(Stored data begins)
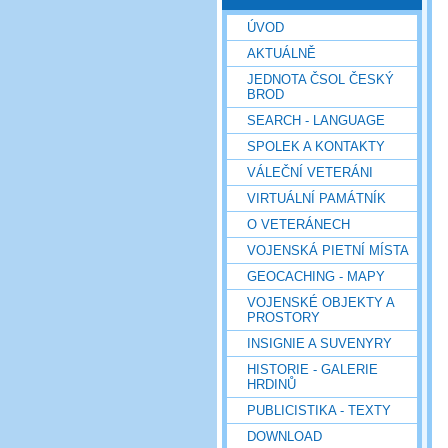
ÚVOD
AKTUÁLNĚ
JEDNOTA ČSOL ČESKÝ
BROD
SEARCH - LANGUAGE
SPOLEK A KONTAKTY
VÁLEČNÍ VETERÁNI
VIRTUÁLNÍ PAMÁTNÍK
O VETERÁNECH
VOJENSKÁ PIETNÍ MÍSTA
GEOCACHING - MAPY
VOJENSKÉ OBJEKTY A
PROSTORY
INSIGNIE A SUVENYRY
HISTORIE - GALERIE
HRDINŮ
PUBLICISTIKA - TEXTY
DOWNLOAD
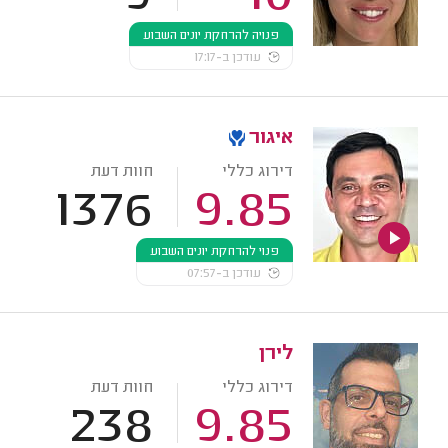
פנויה להרחקת יונים השבוע
עודכן ב-17:17
איגור
דירוג כללי
חוות דעת
1376
9.85
פנוי להרחקת יונים השבוע
עודכן ב-07:57
לירן
דירוג כללי
חוות דעת
238
9.85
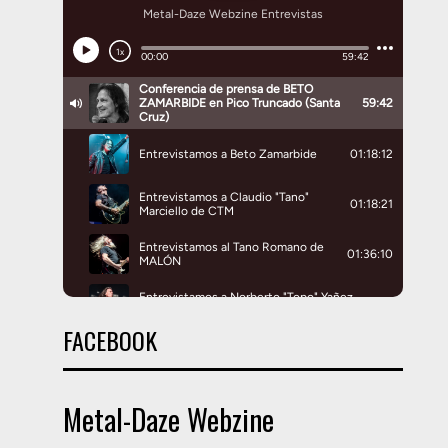
FACEBOOK
Metal-Daze Webzine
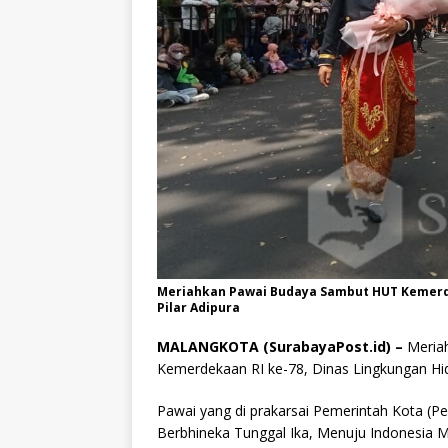
Meriahkan Pawai Budaya Sambut HUT Kemerde
Pilar Adipura
MALANGKOTA (SurabayaPost.id) –
Meria
Kemerdekaan RI ke-78, Dinas Lingkungan Hid
Pawai yang di prakarsai Pemerintah Kota (
Berbhineka Tunggal Ika, Menuju Indonesia Ma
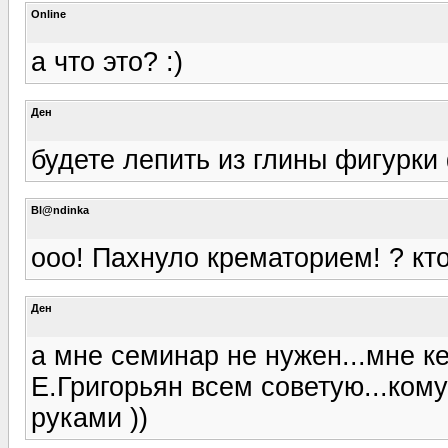
Online
а что это? :)
Ден
будете лепить из глины фигурки
Bl@ndinka
ооо! Пахнуло крематорием! ? кто
Ден
а мне семинар не нужен...мне к
Е.Григорьян всем советую...ком
руками ))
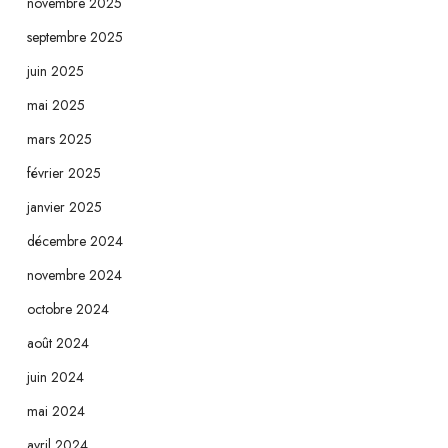
novembre 2025
septembre 2025
juin 2025
mai 2025
mars 2025
février 2025
janvier 2025
décembre 2024
novembre 2024
octobre 2024
août 2024
juin 2024
mai 2024
avril 2024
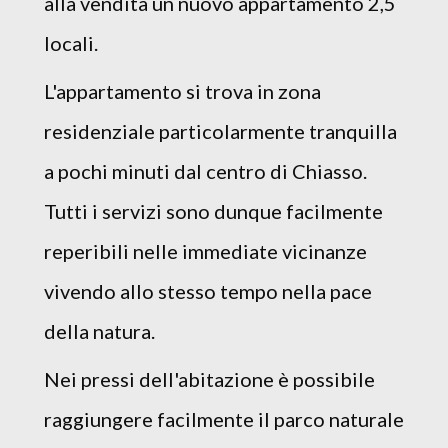
alla vendita un nuovo appartamento 2,5
locali.
L'appartamento si trova in zona
residenziale particolarmente tranquilla
a pochi minuti dal centro di Chiasso.
Tutti i servizi sono dunque facilmente
reperibili nelle immediate vicinanze
vivendo allo stesso tempo nella pace
della natura.
Nei pressi dell'abitazione è possibile
raggiungere facilmente il parco naturale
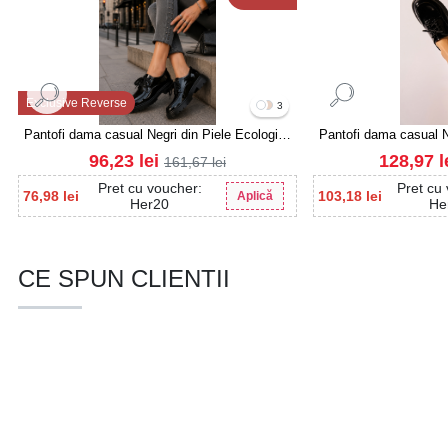
Exclusive Reverse
3
Pantofi dama casual Negri din Piele Ecologica
Pantofi dama casual N
Lacuita Dalina3
Lacuit
96,23
lei
128,97
l
161,67
lei
Pret cu voucher:
Pret cu
76,98
lei
103,18
lei
Aplică
Her20
He
CE SPUN CLIENTII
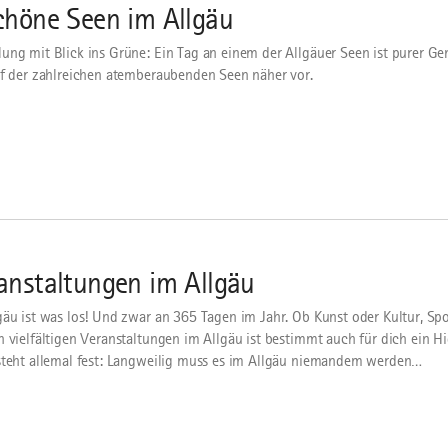
chöne Seen im Allgäu
ung mit Blick ins Grüne: Ein Tag an einem der Allgäuer Seen ist purer Gen
nf der zahlreichen atemberaubenden Seen näher vor.
anstaltungen im Allgäu
gäu ist was los! Und zwar an 365 Tagen im Jahr. Ob Kunst oder Kultur, Spo
n vielfältigen Veranstaltungen im Allgäu ist bestimmt auch für dich ein Hi
steht allemal fest: Langweilig muss es im Allgäu niemandem werden…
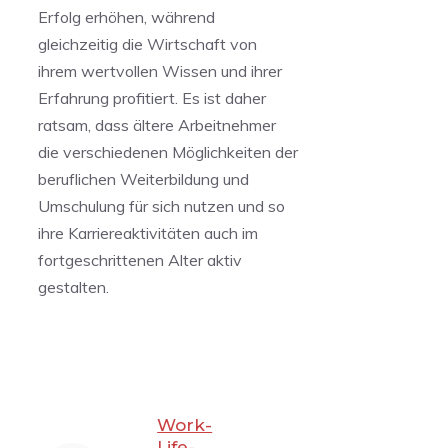
⁢Erfolg erhöhen, während
gleichzeitig die Wirtschaft von
ihrem wertvollen Wissen und ihrer ​
Erfahrung profitiert. Es​ ist daher
ratsam, dass ältere Arbeitnehmer
die verschiedenen Möglichkeiten der
beruflichen Weiterbildung und
Umschulung für ‌sich nutzen und so
ihre Karriereaktivitäten auch im
fortgeschrittenen ​Alter aktiv
gestalten.
Work-
Life-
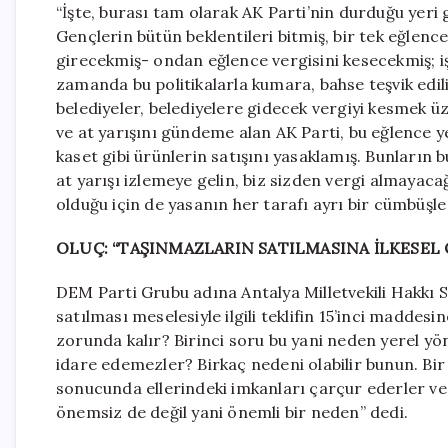
“İşte, burası tam olarak AK Parti’nin durduğu yeri g
Gençlerin bütün beklentileri bitmiş, bir tek eğlence 
girecekmiş- ondan eğlence vergisini kesecekmiş; işt
zamanda bu politikalarla kumara, bahse teşvik edil
belediyeler, belediyelere gidecek vergiyi kesmek üz
ve at yarışını gündeme alan AK Parti, bu eğlence ye
kaset gibi ürünlerin satışını yasaklamış. Bunların 
at yarışı izlemeye gelin, biz sizden vergi almayacağız
olduğu için de yasanın her tarafı ayrı bir cümbüşle 
OLUÇ: “TAŞINMAZLARIN SATILMASINA İLKESEL
DEM Parti Grubu adına Antalya Milletvekili Hakkı 
satılması meselesiyle ilgili teklifin 15’inci maddes
zorunda kalır? Birinci soru bu yani neden yerel yö
idare edemezler? Birkaç nedeni olabilir bunun. Bi
sonucunda ellerindeki imkanları çarçur ederler ve 
önemsiz de değil yani önemli bir neden” dedi.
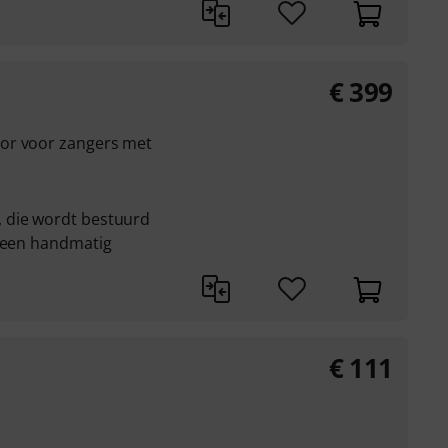
€
399
or voor zangers met
n
 die wordt bestuurd
r een handmatig
€
111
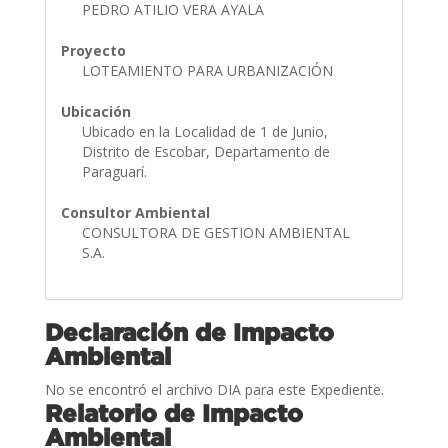
PEDRO ATILIO VERA AYALA
Proyecto
LOTEAMIENTO PARA URBANIZACIÓN
Ubicación
Ubicado en la Localidad de 1 de Junio,
Distrito de Escobar, Departamento de
Paraguarí.
Consultor Ambiental
CONSULTORA DE GESTION AMBIENTAL
S.A.
Declaración de Impacto
Ambiental
No se encontró el archivo DIA para este Expediente.
Relatorio de Impacto
Ambiental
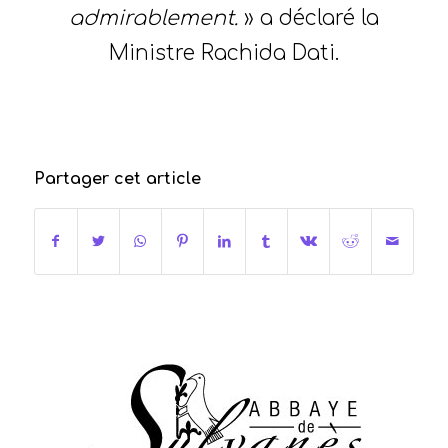
admirablement.
» a déclaré la
Ministre Rachida Dati.
Partager cet article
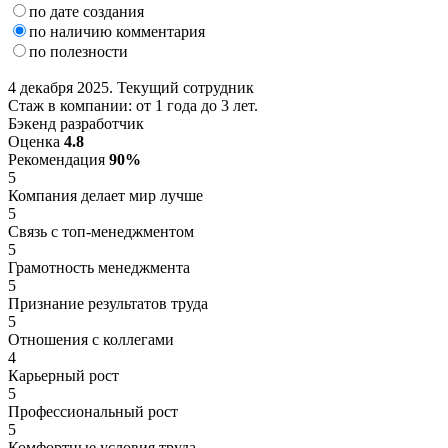
по дате создания
по наличию комментария
по полезности
4 декабря 2025. Текущий сотрудник
Стаж в компании: от 1 года до 3 лет.
Бэкенд разработчик
Оценка
4.8
Рекомендация
90%
5
Компания делает мир лучше
5
Связь с топ-менеджментом
5
Грамотность менеджмента
5
Признание результатов труда
5
Отношения с коллегами
4
Карьерный рост
5
Профессиональный рост
5
Комфортные условия труда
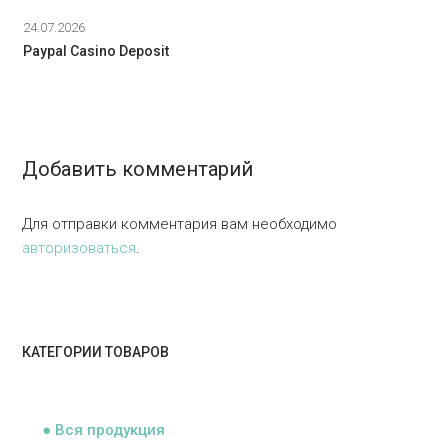
24.07.2026
Paypal Casino Deposit
Добавить комментарий
Для отправки комментария вам необходимо
авторизоваться
.
КАТЕГОРИИ ТОВАРОВ
ᅠ
● Вся продукция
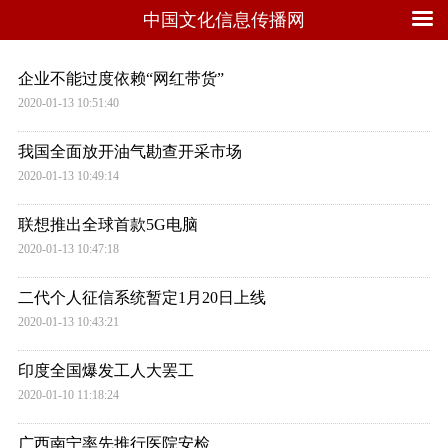
中国文化信息传播网
企业不能过度依赖“网红带货”
2020-01-13 10:51:40
我国全面放开油气勘查开采市场
2020-01-13 10:49:14
联想推出全球首款5G电脑
2020-01-13 10:47:18
二代个人征信系统暂定1月20日上线
2020-01-13 10:43:21
印度全国爆发工人大罢工
2020-01-10 11:18:24
广西南宁率先推行医院安检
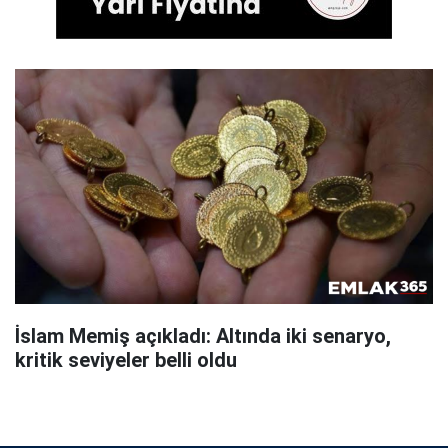
İslam Memiş açıkladı: Altında iki senaryo,
kritik seviyeler belli oldu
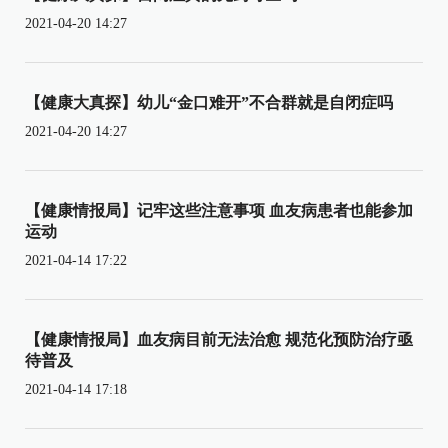
2021-04-20 14:27
【健康大真探】幼儿“金口难开”不合群就是自闭症吗
2021-04-20 14:27
【健康情报局】记牢这些注意事项 血友病患者也能参加
运动
2021-04-14 17:22
【健康情报局】血友病目前无法治愈 规范化预防治疗亟
待普及
2021-04-14 17:18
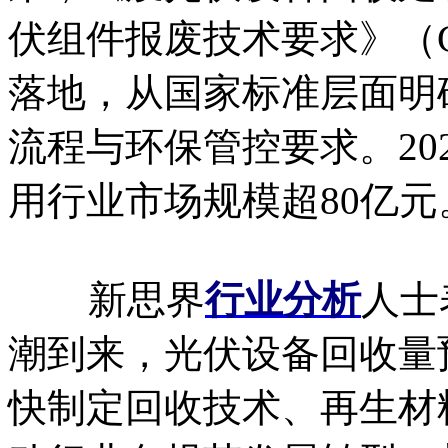
伏组件报废技术要求》（GB/
落地，从国家标准层面明
流程与环保管控要求。20
用行业市场规模超80亿元
新思界
行业分析
人士
潮到来，光伏设备回收量
快制定回收技术、再生材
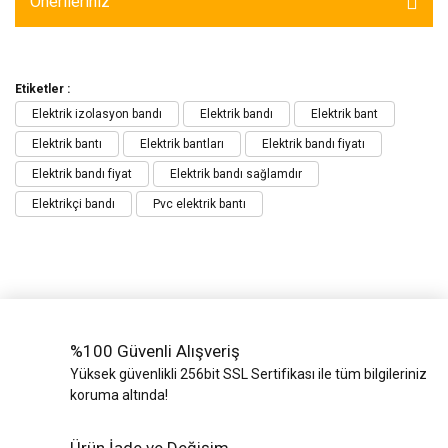
Önerileriniz
Etiketler :
Elektrik izolasyon bandı
Elektrik bandı
Elektrik bant
Elektrik bantı
Elektrik bantları
Elektrik bandı fiyatı
Elektrik bandı fiyat
Elektrik bandı sağlamdır
Elektrikçi bandı
Pvc elektrik bantı
%100 Güvenli Alışveriş
Yüksek güvenlikli 256bit SSL Sertifikası ile tüm bilgileriniz
koruma altında!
(Stored data ends)
- **Task requirements**: Transcribe each line above exactly, pictures excluded.

- **Your response**:
ÚVOD
AKTUÁLNĚ
JEDNOTA ČSOL ČESKÝ
BROD
SEARCH - LANGUAGE
SPOLEK A KONTAKTY
VÁLEČNÍ VETERÁNI
VIRTUÁLNÍ PAMÁTNÍK
O VETERÁNECH
VOJENSKÁ PIETNÍ MÍSTA
GEOCACHING - MAPY
VOJENSKÉ OBJEKTY A
PROSTORY
INSIGNIE A SUVENYRY
HISTORIE - GALERIE
HRDINŮ
PUBLICISTIKA - TEXTY
DOWNLOAD
פנויה להרחקת יונים השבוע
עודכן ב-17:17
איגור
דירוג כללי
חוות דעת
1376
9.85
פנוי להרחקת יונים השבוע
עודכן ב-07:57
לירן
דירוג כללי
חוות דעת
238
9.85
FACEBOOK
Metal-Daze Webzine
Meriahkan Pawai Budaya Sambut HUT Kemerde
Pilar Adipura
MALANGKOTA (SurabayaPost.id) –
Meria
Kemerdekaan RI ke-78, Dinas Lingkungan Hid
Pawai yang di prakarsai Pemerintah Kota (
Berbhineka Tunggal Ika, Menuju Indonesia Ma
Online
а что это? :)
Ден
будете лепить из глины фигурки
Bl@ndinka
ооо! Пахнуло крематорием! ? кто
Ден
а мне семинар не нужен...мне к
Е.Григорьян всем советую...ком
руками ))
novembre 2025
septembre 2025
juin 2025
mai 2025
mars 2025
février 2025
janvier 2025
décembre 2024
novembre 2024
octobre 2024
août 2024
juin 2024
mai 2024
avril 2024
alla vendita un nuovo appartamento 2,5
locali.
L'appartamento si trova in zona
residenziale particolarmente tranquilla
a pochi minuti dal centro di Chiasso.
Tutti i servizi sono dunque facilmente
reperibili nelle immediate vicinanze
vivendo allo stesso tempo nella pace
della natura.
Nei pressi dell'abitazione è possibile
raggiungere facilmente il parco naturale
Exclusive Reverse
3
Pantofi dama casual Negri din Piele Ecologica
Pantofi dama casual N
Lacuita Dalina3
Lacuit
96,23
lei
128,97
l
161,67
lei
Pret cu voucher:
Pret cu
76,98
lei
103,18
lei
Aplică
Her20
He
CE SPUN CLIENTII
chöne Seen im Allgäu
ung mit Blick ins Grüne: Ein Tag an einem der Allgäuer Seen ist purer Gen
nf der zahlreichen atemberaubenden Seen näher vor.
anstaltungen im Allgäu
gäu ist was los! Und zwar an 365 Tagen im Jahr. Ob Kunst oder Kultur, Spo
n vielfältigen Veranstaltungen im Allgäu ist bestimmt auch für dich ein Hi
steht allemal fest: Langweilig muss es im Allgäu niemandem werden…
⁢Erfolg erhöhen, während
gleichzeitig die Wirtschaft von
ihrem wertvollen Wissen und ihrer ​
Erfahrung profitiert. Es​ ist daher
ratsam, dass ältere Arbeitnehmer
die verschiedenen Möglichkeiten der
beruflichen Weiterbildung und
Umschulung für ‌sich nutzen und so
ihre Karriereaktivitäten auch im
fortgeschrittenen ​Alter aktiv
gestalten.
Work-
Life-
“İşte, burası tam olarak AK Parti’nin durduğu yeri g
Gençlerin bütün beklentileri bitmiş, bir tek eğlence 
girecekmiş- ondan eğlence vergisini kesecekmiş; işt
zamanda bu politikalarla kumara, bahse teşvik edil
belediyeler, belediyelere gidecek vergiyi kesmek üz
ve at yarışını gündeme alan AK Parti, bu eğlence ye
kaset gibi ürünlerin satışını yasaklamış. Bunların 
at yarışı izlemeye gelin, biz sizden vergi almayacağız
olduğu için de yasanın her tarafı ayrı bir cümbüşle 
OLUÇ: “TAŞINMAZLARIN SATILMASINA İLKESEL
DEM Parti Grubu adına Antalya Milletvekili Hakkı 
satılması meselesiyle ilgili teklifin 15’inci maddes
zorunda kalır? Birinci soru bu yani neden yerel yö
idare edemezler? Birkaç nedeni olabilir bunun. Bi
sonucunda ellerindeki imkanları çarçur ederler ve 
önemsiz de değil yani önemli bir neden” dedi.
€
399
or voor zangers met
n
 die wordt bestuurd
r een handmatig
€
111
PEDRO ATILIO VERA AYALA
Proyecto
LOTEAMIENTO PARA URBANIZACIÓN
Ubicación
Ubicado en la Localidad de 1 de Junio,
Distrito de Escobar, Departamento de
Paraguarí.
Consultor Ambiental
CONSULTORA DE GESTION AMBIENTAL
S.A.
Declaración de Impacto
Ambiental
No se encontró el archivo DIA para este Expediente.
Relatorio de Impacto
Ambiental
admirablement.
» a déclaré la
Ministre Rachida Dati.
Partager cet article
по дате создания
по наличию комментария
по полезности
4 декабря 2025. Текущий сотрудник
Стаж в компании: от 1 года до 3 лет.
Бэкенд разработчик
Оценка
4.8
Рекомендация
90%
5
Компания делает мир лучше
5
Связь с топ-менеджментом
5
Грамотность менеджмента
5
Признание результатов труда
5
Отношения с коллегами
4
Карьерный рост
5
Профессиональный рост
5
Комфортные условия труда
24.07.2026
Paypal Casino Deposit
Добавить комментарий
Для отправки комментария вам необходимо
авторизоваться
.
КАТЕГОРИИ ТОВАРОВ
ᅠ
● Вся продукция
中国文化信息传播网
企业不能过度依赖“网红带货”
2020-01-13 10:51:40
我国全面放开油气勘查开采市场
2020-01-13 10:49:14
联想推出全球首款5G电脑
2020-01-13 10:47:18
二代个人征信系统暂定1月20日上线
2020-01-13 10:43:21
印度全国爆发工人大罢工
2020-01-10 11:18:24
广西南宁率先推行医院安检
İslam Memiş açıkladı: Altında iki senaryo,
kritik seviyeler belli oldu
2021-04-20 14:27
【健康大真探】幼儿“金口难开”不合群就是自闭症吗
2021-04-20 14:27
【健康情报局】记牢这些注意事项 血友病患者也能参加
运动
2021-04-14 17:22
【健康情报局】血友病目前无法治愈 规范化预防治疗亟
待普及
2021-04-14 17:18
伏组件报废技术要求》（GB/
落地，从国家标准层面明
流程与环保管控要求。20
用行业市场规模超80亿元
新思界
行业分析
人士
潮到来，光伏设备回收量
快制定回收技术、再生材
Önerileriniz
Etiketler :
Elektrik izolasyon bandı
Elektrik bandı
Elektrik bant
Elektrik bantı
Elektrik bantları
Elektrik bandı fiyatı
Elektrik bandı fiyat
Elektrik bandı sağlamdır
Elektrikçi bandı
Pvc elektrik bantı
%100 Güvenli Alışveriş
Yüksek güvenlikli 256bit SSL Sertifikası ile tüm bilgileriniz
koruma altında!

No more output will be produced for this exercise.